I didn’t understand why I was doing this. I knew others wouldn’t either, so I kept it a secret. That felt dirty too. If shame is allowed to grow, it will. And that shame fed more cycles of anxiety and compulsive shit smelling. I eventually told my therapist about it, and we made a plan to work through it. Understanding that there wasn’t much to understand about this particular behavior helped too. It was part of my OCD, and it was gross.

I have also nose and skin picked. I have looked at and touched things that would make many people gag because I couldn’t help myself. OCD has caused me to stare, tap, and sniff to the point of exhaustion. No level of filth has been too high.
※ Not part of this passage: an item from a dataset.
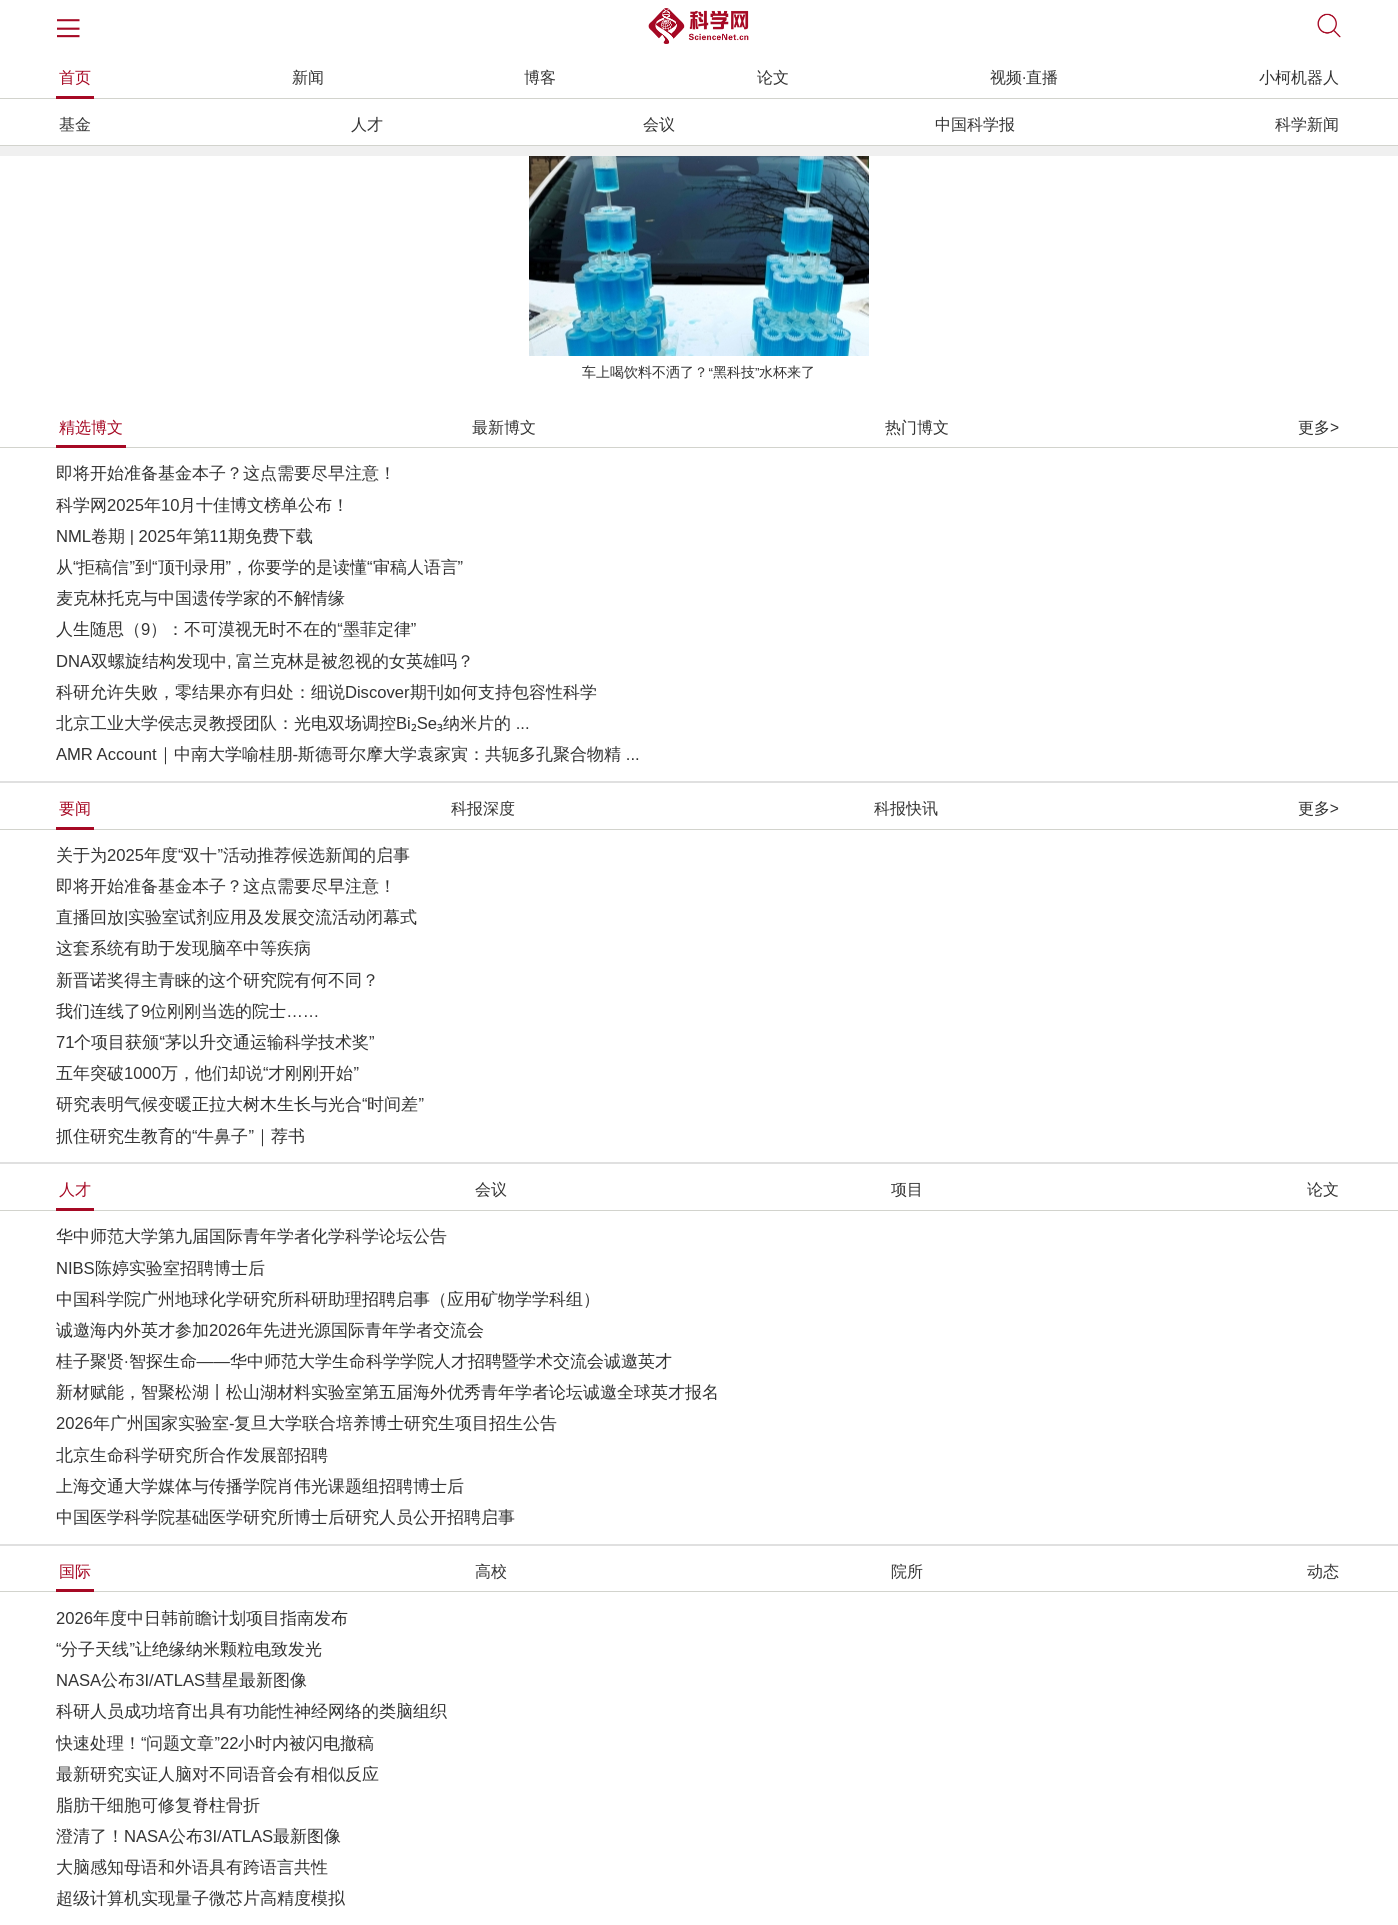  I want to click on 人才, so click(367, 124).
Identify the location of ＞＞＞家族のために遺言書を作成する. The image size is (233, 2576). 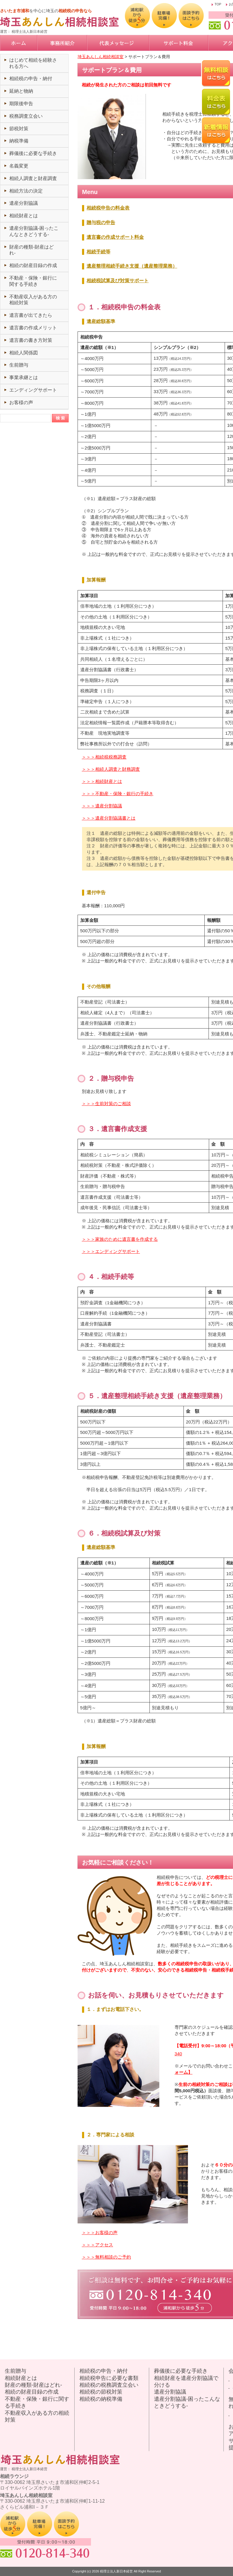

And I have sat in very smelly and unsanitary places just to satisfy an obsessive urge to pee. I know we have all had to make sacrifices in order to relieve ourselves, but in my case my body doesn’t actually need to pee. My bladder isn’t full or even close to it. My fear of thinking I will be in a position of not being able to find a bathroom is what propels my anxiety into a state of sitting and trying, over and over before I leave the house, a rest stop, restaurant, or hotel room. I have walked out of bathrooms to turn around and go back in to do the process again. Then again. I have held my nose for upwards of 15 minutes while sitting in a porta potty with piss on the floor, the smell of it intensified by the summer sun beating on the blue plastic rectangle I willingly closed myself in.

I have imagined stabbing and killing loved ones. I have seen myself drive off of bridges and swerve my car into oncoming traffic. None of these thoughts are about tidiness or sparkling clean counters.

It’s kind of perfect really because OCD often feels like being stuck somewhere you don’t want to be. It doesn’t mean life is always tidy and in control with a view of perfectly aligned and dust-free frames on the wall.

For me, OCD is about trying to gain control. My brain is busy and messy, and it takes me to dark and smelly places with little regard for hygiene.